Holly Baxter@h0llyb4xter
Thursday 21 April 2016 09:43
The DWP may be forced to release documents on deaths after benefit assessments
The DWP may be forced to release documents on deaths after benefit assessments

Back before it became a useful excuse to ask councils how they might prepare for a dragon attack, whether pet exorcisms had ever been performed in the borough, how many holes between toilet cubicles had been discovered locally and how many regional buildings had been subject to a ‘ghost investigation’ (all real examples), we had noble plans for the Freedom of Information (FOI) request.

FOI was going to change the country, we said. Ordinary citizens – and, sometimes, journalists – were going to uncover dodgy deals, expose the corrupt and hold our government to account. We weren’t going to let ourselves get bogged down with wondering how many drawing pins were inside a council building and what percentage were currently stuck in a pin board (Hampshire County Council), preparations made for an emergency landing of Santa’s sleigh (Cheltenham Council) or how the local area might survive a zombie attack (Leicester City Council has no plans in place; in 2012, Bristol City Council claimed it had).

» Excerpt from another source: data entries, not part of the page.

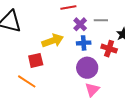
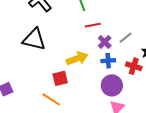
gray line: (101, 20) -> (125, 38), turned -40

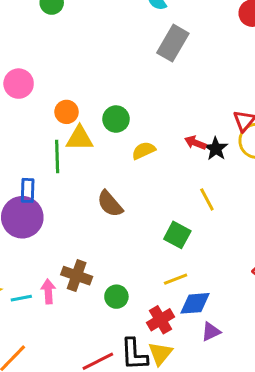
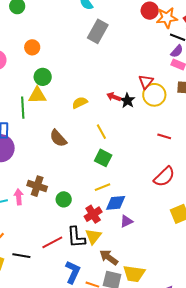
orange circle: (67, 112) -> (32, 47), moved
green circle: (116, 119) -> (43, 77), moved
yellow line: (207, 199) -> (101, 132), moved

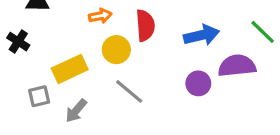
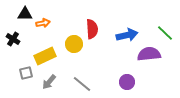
orange arrow: (100, 16) -> (43, 23), moved
purple circle: (198, 83) -> (127, 82), moved
gray line: (129, 91) -> (82, 84), moved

It's not all dragons and zombies. There have been some extremely worthy FOI requests made in the last few years, but few have had the potential to change the political landscape as much as a request that the DWP publish details of benefit claimants suicides. Details of the 49 secret investigations carried out by the department into the cases of people who had either killed themselves or died after cuts to their financial support may now have to be published – at least in part – after the DWP lost a legal appeal at a Freedom of Information tribunal this week.

In practical terms, there’s unlikely to be a lot of new information in the DWP’s records. It has always maintained its records concerned staff compliance and procedures, rather than analyses into contributing factors to the deaths or recommendations for improvements in the future.

But forcing them to release that information sends a powerful message. It says that the public are watching, we are aware, and we remember. More importantly, it says that we don’t buy into the narrative we've been told.

In cases like suicide, stories are important. Nobody arrives at that point without their own personal tragic narrative, one that usually speaks uncomfortably loudly about society’s failures. And stories are just as important in politics: the story of your hardworking family paying taxes to support the shirkers, the workshy, the 12-child families of greedy terrorist immigrants.

The story of an ambitious young man who pulled himself up by his bootstraps and built a successful multinational company from the ground up. The story of a woman who became prime minister because she knew miners had to stop complaining and women made up feminism as an excuse for doing worse than men.

The story of the disabled man who found himself trapped on benefits by Labour and was eventually given the opportunity to work by a kindly assessor after a meeting at the jobcentre. The story of how happy he turned out to be once he was given a fishing-rod rather than a fish.

The story of the Big Society.

A few pages documenting the lives and deaths of 49 people is everything. But it is a record that those people existed as inconvenient characters in a story gone wrong. It lays bare the fact that, in at least 49 times, the Conservative narrative failed. The would-be protagonist couldn’t be manipulated into that story, however hard anybody tried.

If we let a government keep our stories secret, we give it permission to rewrite history. Cameron and Osborne’s deeply unpopular austerity cuts have been sold to us, again and again, as necessities: sometimes tough, but always fair.

But then there’s the case of disabled 60-year-old Michael O’Sullivan, who hanged himself after being found "fit to work", even though his GP considered his mental health problems too serious. Or 53-year-old Tim Salter, who killed himself in 2013, nine months after his benefits were stopped.

Or Paul Donnachie from Glasgow, who killed himself after his benefits were mistakenly halted and the error led to him owing more than £3,000 in rent. Or 39-year-old Lee Robinson from Crawley who took his own life after his housing and council tax benefits were taken away.

Or the 45 other people whose lives and deaths are laid bare in papers kept privately – perhaps soon to be publicly – by the DWP.

All of which means that the story – the story of us 'All Being In It Together'; the story of everyone being able to 'Help Themselves'; the story that makes up the very foundations of modern Conservative ideology – is nonsensical, and the narrators themselves are riddled with tragic flaws.